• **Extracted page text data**
—————

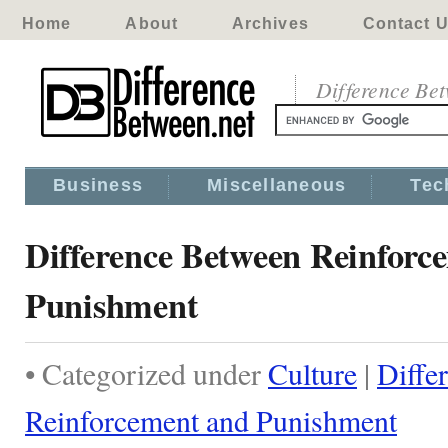
Home
About
Archives
Contact 
Difference Be
Business
Miscellaneous
Tec
Difference Between Reinforc
Punishment
• Categorized under
Culture
|
Diffe
Reinforcement and Punishment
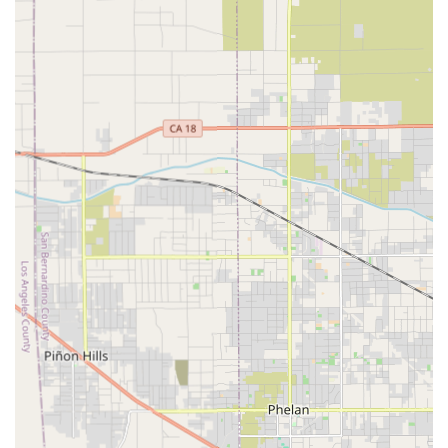
Wheelchair accessible parking lot
These features ensure that discussions about care, care
plan reviews, and any necessary in-person consultations
are accessible to all clients and their family members,
regardless of their mobility needs. The dedication to
accessibility in all facets of the business underscores a
commitment to serving the entire community with respect
and ease.
Services Offered by Home Health Care in Rancho Cucamonga
While specific service packages vary to align with the
unique needs of each client, home health care agencies in
the Rancho Cucamonga area, including Affordable Home
Care, typically offer a wide spectrum of non-medical and
personal care services. These are designed to maintain a
high standard of living, promote health and wellness, and
provide essential assistance throughout the day, including
overnight if necessary. The range of services aims to cover
all aspects of personal and domestic support that can be
challenging for those aging in place or managing a
chronic condition.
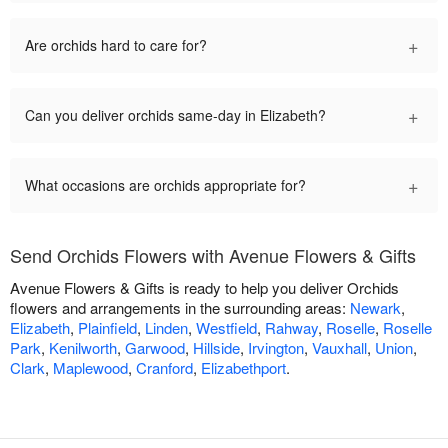
+
Are orchids hard to care for?
+
Can you deliver orchids same-day in Elizabeth?
+
What occasions are orchids appropriate for?
Send Orchids Flowers with Avenue Flowers & Gifts
Avenue Flowers & Gifts is ready to help you deliver Orchids
flowers and arrangements in the surrounding areas:
Newark
,
Elizabeth
,
Plainfield
,
Linden
,
Westfield
,
Rahway
,
Roselle
,
Roselle
Park
,
Kenilworth
,
Garwood
,
Hillside
,
Irvington
,
Vauxhall
,
Union
,
Clark
,
Maplewood
,
Cranford
,
Elizabethport
.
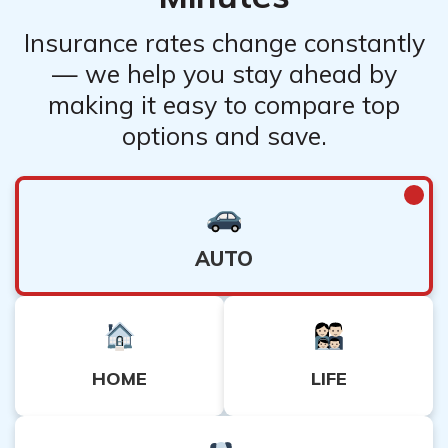
Insurance rates change constantly
— we help you stay ahead by
making it easy to compare top
options and save.
AUTO
HOME
LIFE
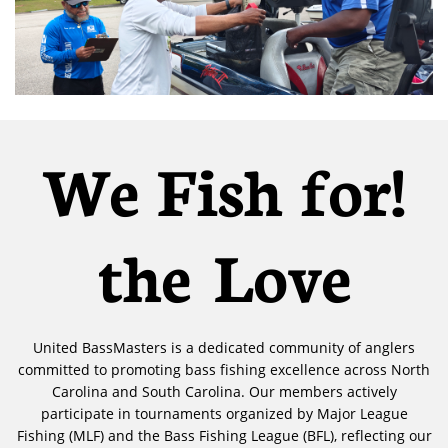
!We Fish for
the Love
United BassMasters is a dedicated community of anglers
committed to promoting bass fishing excellence across North
Carolina and South Carolina. Our members actively
participate in tournaments organized by Major League
Fishing (MLF) and the Bass Fishing League (BFL), reflecting our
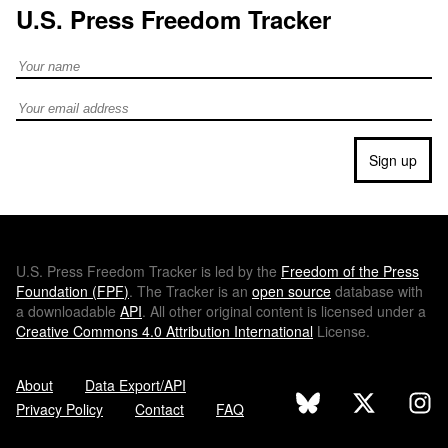
U.S. Press Freedom Tracker
Full Name
Email address
Sign up
U.S.
Press Freedom Tracker is led by the
Freedom of the Press
Foundation (
FPF
)
. The Tracker is an
open source
database with
a downloadable
API
. All other original content is licensed under a
Creative Commons 4.0 Attribution International
License.
About
Data Export/API
Privacy Policy
Contact
FAQ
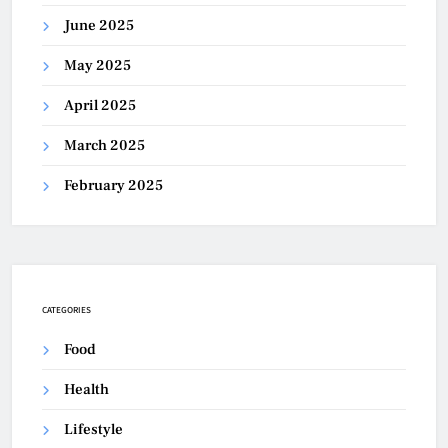
June 2025
May 2025
April 2025
March 2025
February 2025
CATEGORIES
Food
Health
Lifestyle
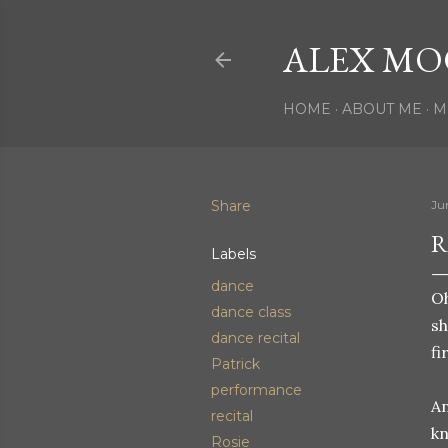
ALEX MO
HOME
ABOUT ME
M
Share
Ju
R
Labels
dance
Oh
dance class
sh
dance recital
fi
Patrick
performance
An
recital
kn
Rosie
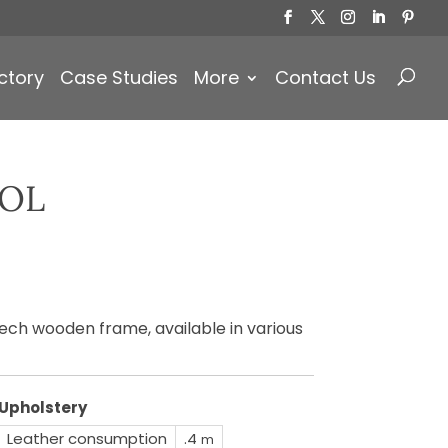
Products
search
ctory
Case Studies
More
Contact Us
OOL
ech wooden frame, available in various
Upholstery
Leather consumption
.4
m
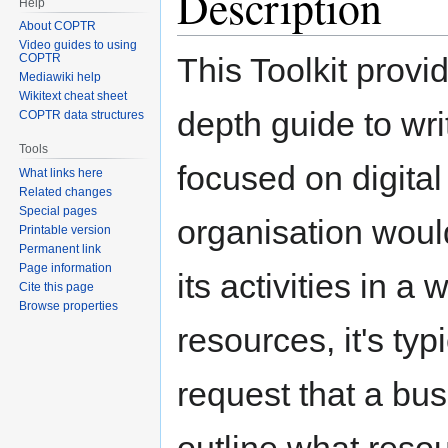
Description
Help
About COPTR
Video guides to using
This Toolkit provi
COPTR
Mediawiki help
Wikitext cheat sheet
depth guide to wri
COPTR data structures
Tools
focused on digital 
What links here
Related changes
Special pages
organisation woul
Printable version
Permanent link
Page information
its activities in a
Cite this page
Browse properties
resources, it's ty
request that a bus
outline what reso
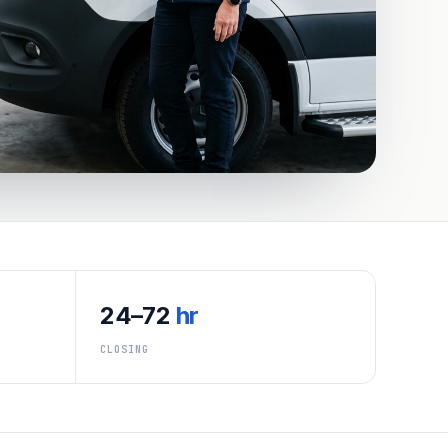
24–72
hr
CLOSING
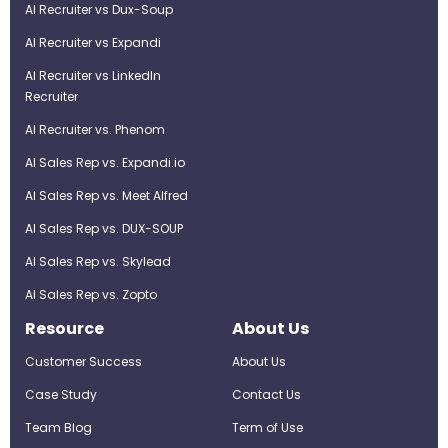
AI Recruiter vs Dux-Soup
AI Recruiter vs Expandi
AI Recruiter vs LinkedIn
Recruiter
AI Recruiter vs. Phenom
AI Sales Rep vs. Expandi.io
AI Sales Rep vs. Meet Alfred
AI Sales Rep vs. DUX-SOUP
AI Sales Rep vs. Skylead
AI Sales Rep vs. Zopto
Resource
About Us
Customer Success
About Us
Case Study
Contact Us
Team Blog
Term of Use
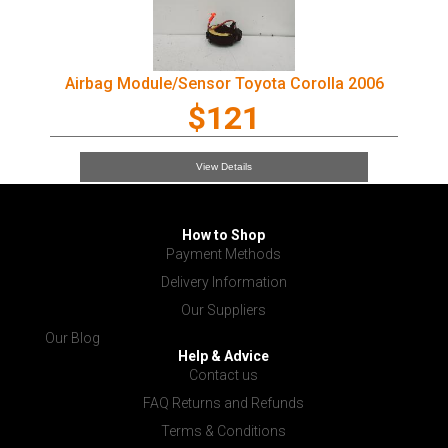
Airbag Module/Sensor Toyota Corolla 2006
$121
View Details
How to Shop
Payment Methods
Delivery Information
Our Suppliers
Our Blog
Help & Advice
Contact us
FAQ Returns and Refunds
Terms & Conditions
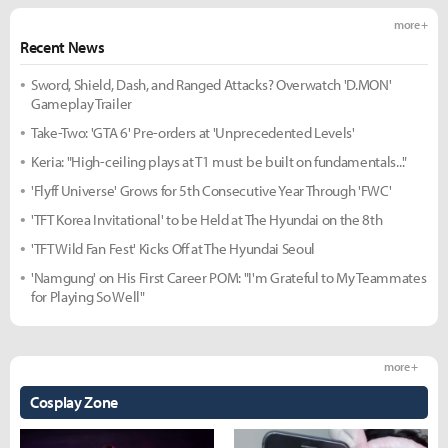
more +
Recent News
Sword, Shield, Dash, and Ranged Attacks? Overwatch 'D.MON'
Gameplay Trailer
Take-Two: 'GTA 6' Pre-orders at 'Unprecedented Levels'
Keria: "High-ceiling plays at T1 must be built on fundamentals..."
'Flyff Universe' Grows for 5th Consecutive Year Through 'FWC'
'TFT Korea Invitational' to be Held at The Hyundai on the 8th
'TFT Wild Fan Fest' Kicks Off at The Hyundai Seoul
'Namgung' on His First Career POM: "I'm Grateful to My Teammates
for Playing So Well"
more +
Cosplay Zone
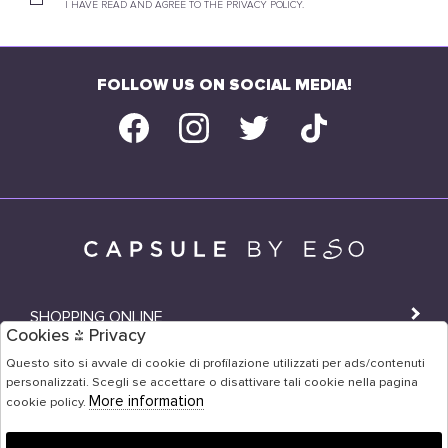
I HAVE READ AND AGREE TO THE PRIVACY POLICY.
FOLLOW US ON SOCIAL MEDIA!
SHOPPING ONLINE
Cookies & Privacy
SHOPS
Questo sito si avvale di cookie di profilazione utilizzati per ads/contenuti
personalizzati. Scegli se accettare o disattivare tali cookie nella pagina
USER AREA
More information
cookie policy.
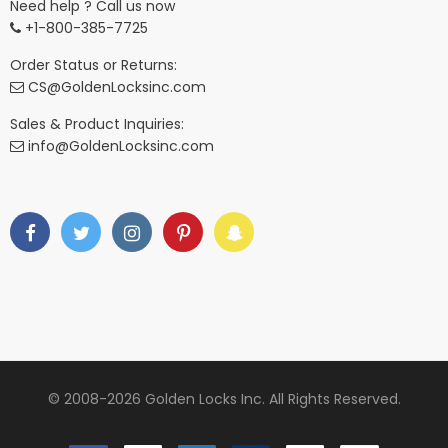
Need help ? Call us now
+1-800-385-7725
Order Status or Returns:
CS@GoldenLocksinc.com
Sales & Product Inquiries:
info@GoldenLocksinc.com
© 2008-2026 Golden Locks Inc. All Rights Reserved.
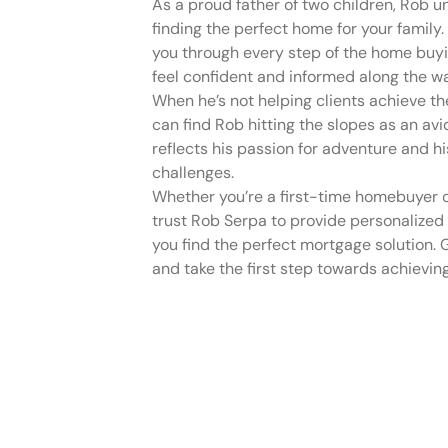
As a proud father of two children, Rob 
finding the perfect home for your family
you through every step of the home buyi
feel confident and informed along the w
When he’s not helping clients achieve t
can find Rob hitting the slopes as an avid 
reflects his passion for adventure and hi
challenges.
Whether you’re a first-time homebuyer o
trust Rob Serpa to provide personalized
you find the perfect mortgage solution. 
and take the first step towards achiev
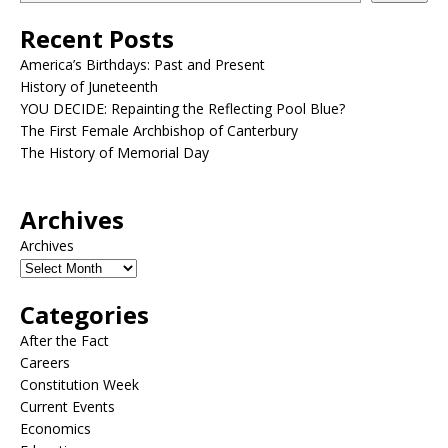
Recent Posts
America’s Birthdays: Past and Present
History of Juneteenth
YOU DECIDE: Repainting the Reflecting Pool Blue?
The First Female Archbishop of Canterbury
The History of Memorial Day
Archives
Archives
Categories
After the Fact
Careers
Constitution Week
Current Events
Economics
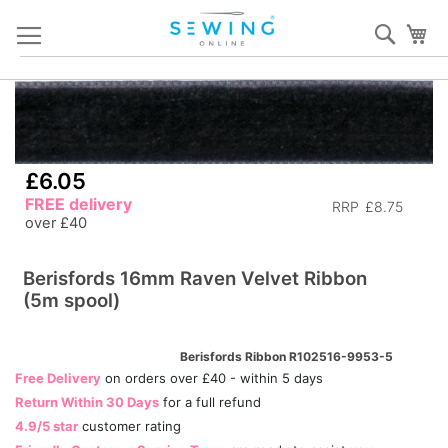
Skip
Sear
My
to
Content
Skip
S
to
to
the
th
end
b
£6.05
of
of
FREE delivery
RRP
£8.75
the
th
over £40
images
i
gallery
ga
Berisfords 16mm Raven Velvet Ribbon
(5m spool)
Berisfords Ribbon R102516-9953-5
Free Delivery
on orders over £40 - within 5 days
Return Within 30 Days
for a full refund
4.9/5 star
customer rating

—————

• **Description of the task**
Repeat the lines above exactly, and keep every picture out.

• **Problem solution**
Home
About
Archives
Contact 
Difference Be
Business
Miscellaneous
Tec
Difference Between Reinforc
Punishment
• Categorized under
Culture
|
Diffe
Reinforcement and Punishment
Wheelchair accessible parking lot
These features ensure that discussions about care, care
plan reviews, and any necessary in-person consultations
are accessible to all clients and their family members,
regardless of their mobility needs. The dedication to
accessibility in all facets of the business underscores a
commitment to serving the entire community with respect
and ease.
Services Offered by Home Health Care in Rancho Cucamonga
While specific service packages vary to align with the
unique needs of each client, home health care agencies in
the Rancho Cucamonga area, including Affordable Home
Care, typically offer a wide spectrum of non-medical and
personal care services. These are designed to maintain a
high standard of living, promote health and wellness, and
provide essential assistance throughout the day, including
overnight if necessary. The range of services aims to cover
all aspects of personal and domestic support that can be
challenging for those aging in place or managing a
chronic condition.
+
Are orchids hard to care for?
+
Can you deliver orchids same-day in Elizabeth?
+
What occasions are orchids appropriate for?
Send Orchids Flowers with Avenue Flowers & Gifts
Avenue Flowers & Gifts is ready to help you deliver Orchids
flowers and arrangements in the surrounding areas:
Newark
,
Elizabeth
,
Plainfield
,
Linden
,
Westfield
,
Rahway
,
Roselle
,
Roselle
Park
,
Kenilworth
,
Garwood
,
Hillside
,
Irvington
,
Vauxhall
,
Union
,
Clark
,
Maplewood
,
Cranford
,
Elizabethport
.
Insurance rates change constantly
— we help you stay ahead by
making it easy to compare top
options and save.
AUTO
HOME
LIFE
!We Fish for
the Love
United BassMasters is a dedicated community of anglers
committed to promoting bass fishing excellence across North
Carolina and South Carolina. Our members actively
participate in tournaments organized by Major League
Fishing (MLF) and the Bass Fishing League (BFL), reflecting our
U.S. Press Freedom Tracker
Full Name
Email address
Sign up
U.S.
Press Freedom Tracker is led by the
Freedom of the Press
Foundation (
FPF
)
. The Tracker is an
open source
database with
a downloadable
API
. All other original content is licensed under a
Creative Commons 4.0 Attribution International
License.
About
Data Export/API
Privacy Policy
Contact
FAQ
June 2025
May 2025
April 2025
March 2025
February 2025
CATEGORIES
Food
Health
Lifestyle
ALEX MO
HOME
ABOUT ME
M
Share
Ju
R
Labels
dance
Oh
dance class
sh
dance recital
fi
Patrick
performance
An
recital
kn
Rosie
Products
search
ctory
Case Studies
More
Contact Us
OOL
ech wooden frame, available in various
Upholstery
Leather consumption
.4
m
Description
Help
About COPTR
Video guides to using
This Toolkit provi
COPTR
Mediawiki help
Wikitext cheat sheet
depth guide to wri
COPTR data structures
Tools
focused on digital 
What links here
Related changes
Special pages
organisation woul
Printable version
Permanent link
Page information
its activities in a
Cite this page
Browse properties
resources, it's ty
request that a bus
outline what reso
24–72
hr
CLOSING
AI Recruiter vs Dux-Soup
AI Recruiter vs Expandi
AI Recruiter vs LinkedIn
Recruiter
AI Recruiter vs. Phenom
AI Sales Rep vs. Expandi.io
AI Sales Rep vs. Meet Alfred
AI Sales Rep vs. DUX-SOUP
AI Sales Rep vs. Skylead
AI Sales Rep vs. Zopto
Resource
About Us
Customer Success
About Us
Case Study
Contact Us
Team Blog
Term of Use
Airbag Module/Sensor Toyota Corolla 2006
$121
View Details
How to Shop
Payment Methods
Delivery Information
Our Suppliers
Our Blog
Help & Advice
Contact us
FAQ Returns and Refunds
Terms & Conditions
more +
Recent News
Sword, Shield, Dash, and Ranged Attacks? Overwatch 'D.MON'
Gameplay Trailer
Take-Two: 'GTA 6' Pre-orders at 'Unprecedented Levels'
Keria: "High-ceiling plays at T1 must be built on fundamentals..."
'Flyff Universe' Grows for 5th Consecutive Year Through 'FWC'
'TFT Korea Invitational' to be Held at The Hyundai on the 8th
'TFT Wild Fan Fest' Kicks Off at The Hyundai Seoul
'Namgung' on His First Career POM: "I'm Grateful to My Teammates
for Playing So Well"
more +
Cosplay Zone
I HAVE READ AND AGREE TO THE PRIVACY POLICY.
FOLLOW US ON SOCIAL MEDIA!
SHOPPING ONLINE
Cookies & Privacy
SHOPS
Questo sito si avvale di cookie di profilazione utilizzati per ads/contenuti
personalizzati. Scegli se accettare o disattivare tali cookie nella pagina
USER AREA
More information
cookie policy.
Need help ? Call us now
+1-800-385-7725
Order Status or Returns:
CS@GoldenLocksinc.com
Sales & Product Inquiries:
info@GoldenLocksinc.com
© 2008-2026 Golden Locks Inc. All Rights Reserved.
As a proud father of two children, Rob 
finding the perfect home for your family
you through every step of the home buyi
feel confident and informed along the w
When he’s not helping clients achieve t
can find Rob hitting the slopes as an avid 
reflects his passion for adventure and hi
challenges.
Whether you’re a first-time homebuyer o
trust Rob Serpa to provide personalized
you find the perfect mortgage solution. 
and take the first step towards achiev
Recent Posts
America’s Birthdays: Past and Present
History of Juneteenth
YOU DECIDE: Repainting the Reflecting Pool Blue?
The First Female Archbishop of Canterbury
The History of Memorial Day
Archives
Archives
Categories
After the Fact
Careers
Constitution Week
Current Events
Economics
Skip
Sear
My
to
Content
Skip
S
to
to
the
th
end
b
£6.05
of
of
FREE delivery
RRP
£8.75
the
th
over £40
images
i
gallery
ga
Berisfords 16mm Raven Velvet Ribbon
(5m spool)
Berisfords Ribbon R102516-9953-5
Free Delivery
on orders over £40 - within 5 days
Return Within 30 Days
for a full refund
4.9/5 star
customer rating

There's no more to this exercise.